Il giorno di Donald Trump al WEF, c’è attesa per il suo discorso
L'arrivo di Donald Trump al WEF di Davos è segnato da una forte crisi con gli alleati europei, da lui minacciati di dazi per la questione della Groenlandia, e dalla grande attesa per il suo discorso.
Al Forum economico mondiale (WEF) di Davos mercoledì è il giorno di Donald Trump, che torna nella località grigionese dopo sei anni. Il discorso del presidente degli Stati Uniti, coinvolto in una crisi con i suoi alleati, è molto atteso.
Le minacce da parte dell’inquilino della Casa Bianca d’introdurre dazi contro otto Paesi europei se non otterrà la Groenlandia hanno sconvolto l’Europa, che si sta preparando a rispondere. I 27 Stati membri dell’UE si incontreranno in un vertice straordinario giovedì sera.
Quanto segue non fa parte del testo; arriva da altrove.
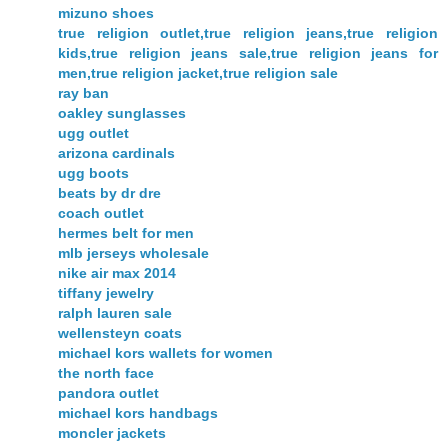
mizuno shoes
true religion outlet,true religion jeans,true religion
kids,true religion jeans sale,true religion jeans for
men,true religion jacket,true religion sale
ray ban
oakley sunglasses
ugg outlet
arizona cardinals
ugg boots
beats by dr dre
coach outlet
hermes belt for men
mlb jerseys wholesale
nike air max 2014
tiffany jewelry
ralph lauren sale
wellensteyn coats
michael kors wallets for women
the north face
pandora outlet
michael kors handbags
moncler jackets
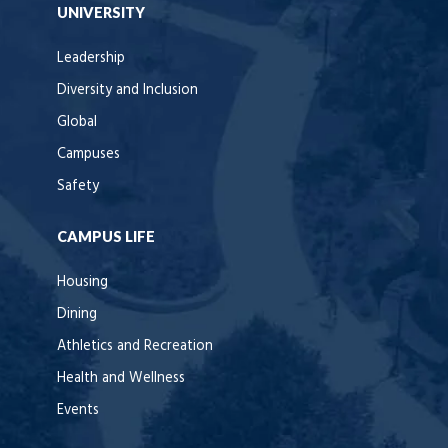
UNIVERSITY
Leadership
Diversity and Inclusion
Global
Campuses
Safety
CAMPUS LIFE
Housing
Dining
Athletics and Recreation
Health and Wellness
Events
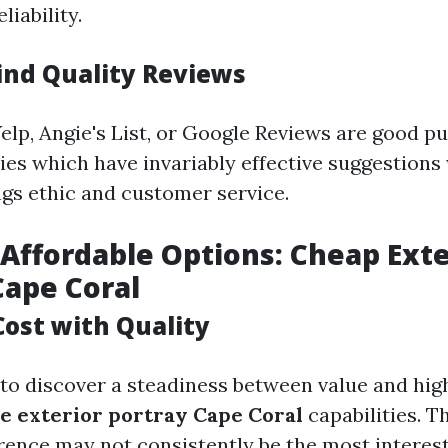
liability.
ind Quality Reviews
elp, Angie's List, or Google Reviews are good pu
ies which have invariably effective suggestions
ngs ethic and customer service.
Affordable Options: Cheap Exte
Cape Coral
Cost with Quality
 to discover a steadiness between value and hig
le exterior portray Cape Coral
capabilities. T
erence may not consistently be the most interest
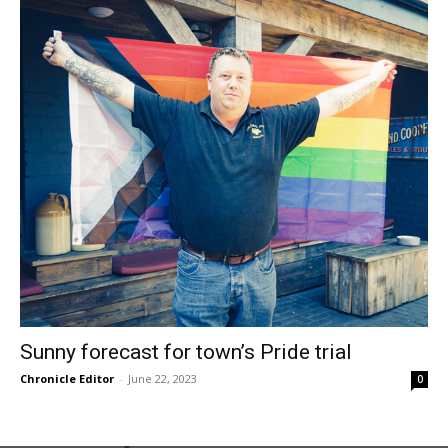
Sunny forecast for town’s Pride trial
Chronicle Editor
-
June 22, 2023
0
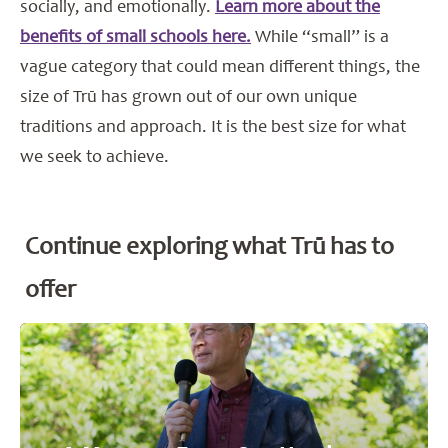
socially, and emotionally.
Learn more about the
benefits of small schools here.
While “small” is a
vague category that could mean different things, the
size of Trū has grown out of our own unique
traditions and approach. It is the best size for what
we seek to achieve.
Continue exploring what Trū has to
offer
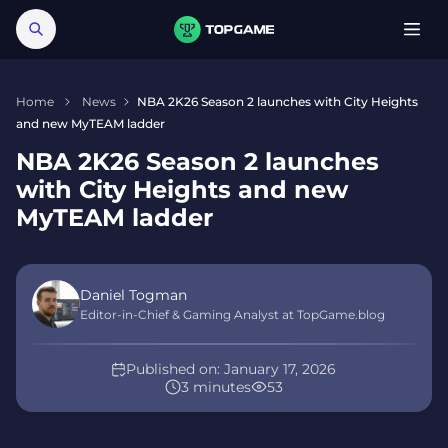
Home
News
NBA 2K26 Season 2 launches with City Heights
and new MyTEAM ladder
NBA 2K26 Season 2 launches
with City Heights and new
MyTEAM ladder
Daniel Togman
Editor-in-Chief & Gaming Analyst at TopGame.blog
Published on:
January 17, 2026
3 minutes
53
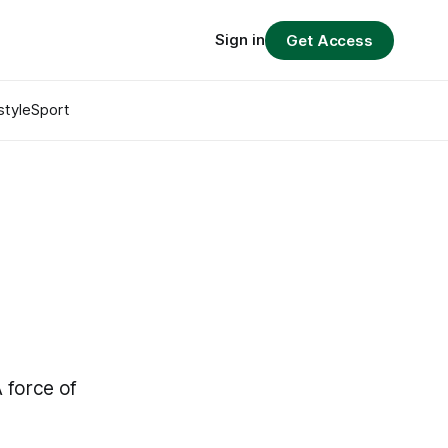
Sign in
Get Access
style
Sport
A force of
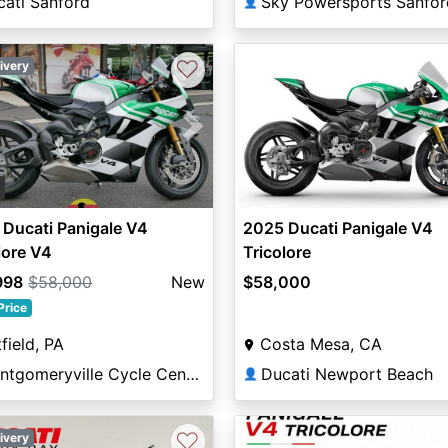
cati Sanford
Sky Powersports Sanfor
👤
♡
ivery
vious
Next
0
Ducati Panigale V4
2025 Ducati Panigale V4
lore V4
Tricolore
998
$58,000
New
$58,000
Price
field, PA
Costa Mesa, CA
Montgomeryville Cycle Center
Ducati Newport Beach
👤
♡
ivery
Il servizio del TG 20.00 della RSI del 20 gennaio 2026:
Trump ha annunciato sul suo social Truth un incontro fra le “varie parti” sul tema della Groenlandia a Davos. Il presidente statunitense ha anche iniziato a formare il suo “Consiglio di pace”, inizialmente concepito per la situazione a Gaza, ma che sta ora assumendo l’aspetto di un concorrente dell’ONU nella risoluzione dei conflitti in tutto il mondo.
La questione mediorientale sarà sicuramente celebrata da Trump come uno dei grandi successi della sua amministrazione. Il tycoon, che deve agire rapidamente in vista delle elezioni di metà mandato in calendario a novembre, potrebbe anche affrontare questioni di politica interna, come misure per abbassare il costo degli alloggi.
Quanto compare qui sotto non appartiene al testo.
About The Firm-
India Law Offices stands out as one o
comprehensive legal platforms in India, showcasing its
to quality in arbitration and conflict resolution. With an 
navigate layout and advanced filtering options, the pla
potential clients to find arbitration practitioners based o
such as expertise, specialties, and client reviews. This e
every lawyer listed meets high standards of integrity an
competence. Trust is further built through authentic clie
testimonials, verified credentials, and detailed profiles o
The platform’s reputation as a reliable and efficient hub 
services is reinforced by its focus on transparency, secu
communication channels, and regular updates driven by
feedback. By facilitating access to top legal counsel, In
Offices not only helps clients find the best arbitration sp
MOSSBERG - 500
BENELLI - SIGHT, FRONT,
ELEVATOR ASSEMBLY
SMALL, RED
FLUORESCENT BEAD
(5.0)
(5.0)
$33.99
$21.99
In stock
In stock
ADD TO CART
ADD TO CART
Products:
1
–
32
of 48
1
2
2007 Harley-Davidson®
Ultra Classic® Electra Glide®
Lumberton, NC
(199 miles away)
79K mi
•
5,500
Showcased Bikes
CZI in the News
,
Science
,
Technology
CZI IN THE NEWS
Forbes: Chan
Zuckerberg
Per la Svizzera, l’attenzione principale sarà rivolta ai progressi sull’accordo sulle tariffe doganali, che deve essere finalizzato entro il 31 marzo. Il presidente della Confederazione Guy Parmelin è rimasto finora vago sui dettagli di un potenziale faccia a faccia con il presidente statunitense.
Il viaggio di Trump – che si era già recato a Davos nel 2018 e nel 2020, mentre l’anno scorso aveva tenuto un discorso virtuale – verso i Grigioni è iniziato con un intoppo. Un problema elettrico minore ha infatti costretto il suo aereo a rientrare alla base di Andrews.
Trump e il suo entourage hanno dunque cambiato velivolo, imbarcandosi su due più piccoli, e sono decollati di nuovo poco dopo la mezzanotte, le 6 di mattina in Svizzera, con circa due ore e mezza di ritardo sulla tabella di marcia. Ci potrebbero dunque essere ripercussioni sul programma della giornata odierna.